I’ll leave the scalability and performance aspects to Jimmy’s and Vinay’s blog posts, and just use some toy-sized
data for demonstration purposes.
Creating a Table with a Full-Text Search Index
The key component of this feature is an index of type
FULLTEXT
, applied to one or more columns of an
InnoDB table.
In Jimmy’s post, he mentions some scalability
considerations where you might create the table (including a
special FTS_DOC_ID
column), load the data, then
create the FULLTEXT
index afterward.
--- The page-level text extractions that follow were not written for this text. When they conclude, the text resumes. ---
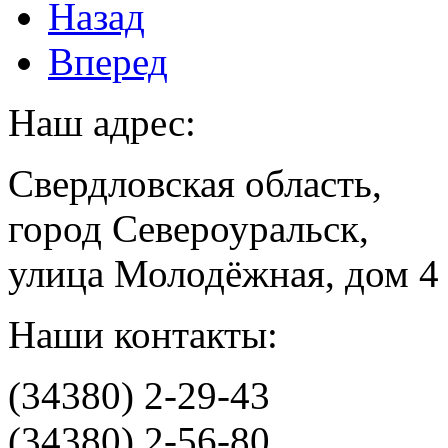
Назад
Вперед
Наш адрес:
Свердловская область,
город Североуральск,
улица Молодёжная, дом 4
Наши контакты:
(34380) 2-29-43
(34380) 2-56-80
For simplicity
(and since the data volume is so small), I’ll create the table
with the index in place, then load the data afterward.
use test; -- We will do some commits and rollbacks to demonstrate transactional features. -- So turn off the default setting that commits immediately after each statement. set autocommit=0; drop table if exists quotes; -- The InnoDB full-text search feature in the 5.6 Labs release -- lets us define the FULLTEXT index on an InnoDB table. -- The ENGINE=INNODB clause is just to illustrate the InnoDB aspect. -- In 5.5 and above, new tables use InnoDB by default. create table quotes ( id int unsigned auto_increment primary key , author varchar(64) , quote varchar(4000) , source varchar(64) , fulltext(quote) ) engine=innodb; -- Get some words and phrases to search for into the table. insert into quotes (author, quote, source) values ('Abraham Lincoln', 'Fourscore and seven years ago...', 'Gettysburg Address') , ('George Harrison', 'All those years ago...', 'Live In Japan') , ('Arthur C. Clarke', 'Then 10 years ago the monolith was discovered.', '2010: The Year We Make Contact') , ('Benjamin Franklin', 'Early to bed and early to rise, makes a man healthy, wealthy, and wise.', 'Poor Richard''s Almanack') , ('James Thurber', 'Early to rise and early to bed makes a male healthy and wealthy and dead.', 'The New Yorker') , ('K', '1500 hundred years ago, everybody knew that the Earth was the center of the universe.', 'Men in Black') ; -- Since this is an InnoDB table, we are mindful of transactions. commit;
Word and Phrase Search – Natural Language Mode
Once the data is loaded and committed, you can run queries
using the MATCH(columns) AGAINST (search
expression)
operator to do the actual searches. You
can combine this operator with all the usual WHERE
and similar clauses in the SELECT
statement.
The simplest kind of search is to find a single word, or a phrase
with all words in exact order. For this type of search, use the
IN NATURAL LANGUAGE
clause inside the
AGAINST()
call. This technique typically involves a
user-entered string that you pass verbatim to the query (of
course, after escaping any quotation marks or other special
characters to prevent SQL injection attacks).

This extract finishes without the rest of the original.